This minor crisis of curiosity past, I noticed the security sign-in roster. Our habit, up until a few weeks before this incident, was not to sign in senior visitors like ambassadors. But about once a year, the security inspectors send out a warning letter that they were coming to inspect records. As a result, sign-in rosters were laid out, visible and used. I knew this because in the previous two weeks I watched this explanation being awkwardly presented to several North African ambassadors as they signed in for the first time and wondered why and why now. Given all this and seeing the sign-in roster, I asked the secretary, ‘Do you want these guys to sign in?’ She raised her hands, both palms toward me, and waved frantically as she shook her head. ‘No, no, no, it is not necessary, not at all.’ Her body language told me I had committed a faux pas for even asking the question. My fellow escort and I chatted on the way back to our office about how the generals knew where they were going (most foreign visitors to the five-sided asylum don’t) and how the generals didn’t have to sign in.”

Israeli generals walking in and out of Feith’s office was the least of it.
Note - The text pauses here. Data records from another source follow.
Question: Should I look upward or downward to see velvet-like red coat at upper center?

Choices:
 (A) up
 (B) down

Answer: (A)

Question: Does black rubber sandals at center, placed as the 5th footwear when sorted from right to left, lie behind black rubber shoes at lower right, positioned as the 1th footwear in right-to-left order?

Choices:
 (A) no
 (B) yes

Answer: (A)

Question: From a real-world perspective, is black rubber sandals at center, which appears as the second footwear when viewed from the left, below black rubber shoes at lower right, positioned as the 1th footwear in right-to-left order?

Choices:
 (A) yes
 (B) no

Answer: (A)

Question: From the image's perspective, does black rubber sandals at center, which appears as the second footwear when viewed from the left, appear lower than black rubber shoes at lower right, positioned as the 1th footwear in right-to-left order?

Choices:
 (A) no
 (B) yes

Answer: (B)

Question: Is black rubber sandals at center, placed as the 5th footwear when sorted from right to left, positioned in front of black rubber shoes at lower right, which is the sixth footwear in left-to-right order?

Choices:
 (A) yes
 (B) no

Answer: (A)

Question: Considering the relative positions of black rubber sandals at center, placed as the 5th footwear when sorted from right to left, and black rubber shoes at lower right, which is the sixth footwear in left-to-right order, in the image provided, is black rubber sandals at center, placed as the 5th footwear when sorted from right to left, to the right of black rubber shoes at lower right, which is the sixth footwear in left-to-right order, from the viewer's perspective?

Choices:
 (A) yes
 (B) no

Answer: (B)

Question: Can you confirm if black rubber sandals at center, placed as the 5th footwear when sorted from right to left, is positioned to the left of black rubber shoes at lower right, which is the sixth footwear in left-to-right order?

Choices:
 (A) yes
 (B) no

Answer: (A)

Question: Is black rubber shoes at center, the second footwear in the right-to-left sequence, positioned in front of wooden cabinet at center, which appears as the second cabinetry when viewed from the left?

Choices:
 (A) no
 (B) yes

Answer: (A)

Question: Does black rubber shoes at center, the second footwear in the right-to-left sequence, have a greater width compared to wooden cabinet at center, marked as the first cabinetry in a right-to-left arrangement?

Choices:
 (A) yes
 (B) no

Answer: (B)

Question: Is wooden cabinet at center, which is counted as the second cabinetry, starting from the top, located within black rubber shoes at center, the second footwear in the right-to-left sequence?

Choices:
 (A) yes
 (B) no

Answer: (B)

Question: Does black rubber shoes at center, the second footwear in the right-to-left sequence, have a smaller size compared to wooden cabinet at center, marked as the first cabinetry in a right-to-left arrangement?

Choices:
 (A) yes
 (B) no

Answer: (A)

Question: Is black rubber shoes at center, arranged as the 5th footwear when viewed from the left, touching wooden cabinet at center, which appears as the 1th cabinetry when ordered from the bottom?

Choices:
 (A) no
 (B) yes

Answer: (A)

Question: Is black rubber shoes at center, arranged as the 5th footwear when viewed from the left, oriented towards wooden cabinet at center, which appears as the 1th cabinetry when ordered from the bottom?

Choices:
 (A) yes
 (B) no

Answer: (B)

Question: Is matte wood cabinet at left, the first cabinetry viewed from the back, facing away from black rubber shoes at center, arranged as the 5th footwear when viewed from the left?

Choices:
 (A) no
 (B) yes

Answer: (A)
Feith himself, along with Richard Perle, David Wurmser and his wife Meyrav (all with links to Feith’s Office of Special Plans), had once prepared a strategy paper for Prime Minister Benjamin Netanyahu during his first term in office. Entitled “A Clean Break: A New Strategy for Securing the Realm,” the paper recommended a general offensive against Israel’s neighbors:

“Israel can shape its strategic environment, in cooperation with Turkey and Jordan, by weakening, containing, and even rolling back Syria. This effort can focus on removing Saddam Hussein from power in Iraq – an important Israeli strategic objective in its own right – as a means of foiling Syria’s regional ambitions.”

Stephen Walt and John Mearsheimer showed in their book, The Israel Lobby and US Foreign Policy, that the Jewish state’s American amen corner played an instrumental role in agitating for the Iraq war. As they pointed out, “A Clean Break”

“[C]alled for Israel to take steps to reorder the entire Middle East. Netanyahu did not follow their advice, but Feith, Perle and Wurmser were soon urging the Bush administration to pursue those same goals. The Ha’aretz columnist Akiva Eldar warned that Feith and Perle ‘are walking a fine line between their loyalty to American governments … and Israeli interests.’”

Whose interests were they pursuing while they manufactured talking points based on “faulty” intelligence in order to bamboozle Congress and the American people into fighting Israel’s war on Saddam Hussein?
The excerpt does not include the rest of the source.